**The task:** Across all the records, filter for lines with the word "stal" and copy them.

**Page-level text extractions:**
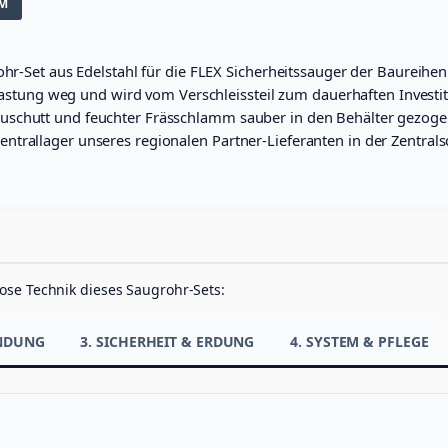
MM
rohr-Set aus Edelstahl für die FLEX Sicherheitssauger der Baureih
Belastung weg und wird vom Verschleissteil zum dauerhaften Invest
uschutt und feuchter Frässchlamm sauber in den Behälter gezoge
ntrallager unseres regionalen Partner-Lieferanten in der Zentral
ose Technik dieses Saugrohr-Sets:
ENDUNG
3. SICHERHEIT & ERDUNG
4. SYSTEM & PFLEGE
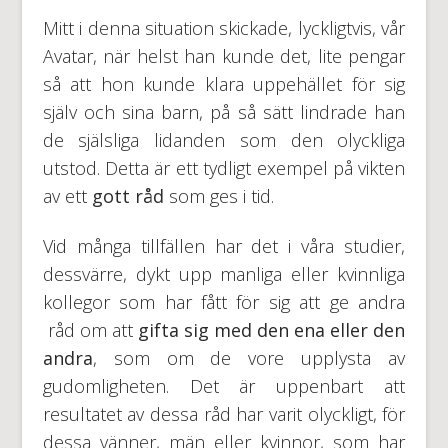
Mitt i denna situation skickade, lyckligtvis, vår
Avatar, när helst han kunde det, lite pengar
så att hon kunde klara uppehället för sig
själv och sina barn, på så sätt lindrade han
de själsliga lidanden som den olyckliga
utstod. Detta är ett tydligt exempel på vikten
av ett
gott råd
som ges i tid.
Vid många tillfällen har det i våra studier,
dessvärre, dykt upp manliga eller kvinnliga
kollegor som har fått för sig att ge andra
råd om att
gifta sig med den ena eller den
andra
, som om de vore upplysta av
gudomligheten. Det är uppenbart att
resultatet av dessa råd har varit olyckligt, för
dessa vänner, män eller kvinnor, som har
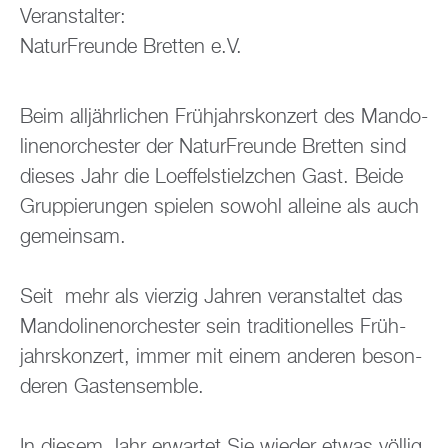
Ver­an­stal­ter:
Na­tur­Freun­de Brett­en e.V.
Beim all­jähr­li­chen Früh­jahrs­kon­zert des Man­do­
li­nen­or­ches­ter der Na­tur­Freun­de Brett­en sind
die­ses Jahr die Lo­ef­fel­stielz­chen Gast. Beide
Grup­pie­run­gen spie­len so­wohl al­lei­ne als auch
ge­mein­sam.
Seit mehr als vier­zig Jah­ren ver­an­stal­tet das
Man­do­li­nen­or­ches­ter sein tra­di­tio­nel­les Früh­
jahrs­kon­zert, immer mit einem an­de­ren be­son­
de­ren Gast­en­sem­ble.
In die­sem Jahr er­war­tet Sie wie­der etwas völ­lig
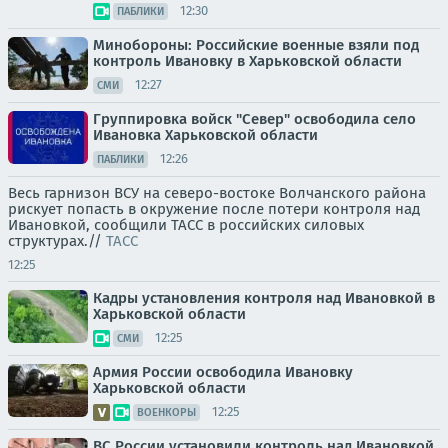
12:30
ПАБЛИКИ
Минобороны: Российские военные взяли под
контроль Ивановку в Харьковской области
12:27
СМИ
Группировка войск "Север" освободила село
Ивановка Харьковской области
12:26
ПАБЛИКИ
Весь гарнизон ВСУ на северо-востоке Волчанского района
рискует попасть в окружение после потери контроля над
Ивановкой, сообщили ТАСС в российских силовых
структурах.//
ТАСС
12:25
Кадры установления контроля над Ивановкой в
Харьковской области
12:25
СМИ
Армия России освободила Ивановку
Харьковской области
12:25
ВОЕНКОРЫ
ВС России установили контроль над Ивановкой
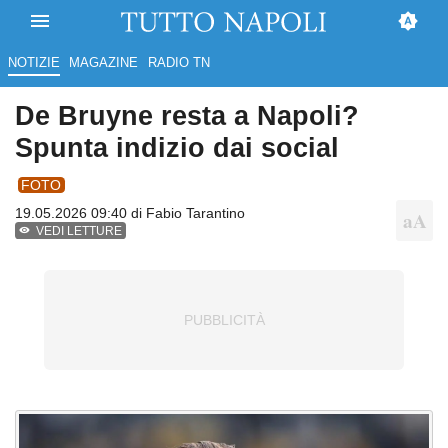
NOTIZIE
MAGAZINE
RADIO TN
De Bruyne resta a Napoli?
Spunta indizio dai social
FOTO
19.05.2026 09:40 di
Fabio Tarantino
VEDI LETTURE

**Answer to this exercise:**
Ver­an­stal­ter:
Seit mehr als vier­zig Jah­ren ver­an­stal­tet das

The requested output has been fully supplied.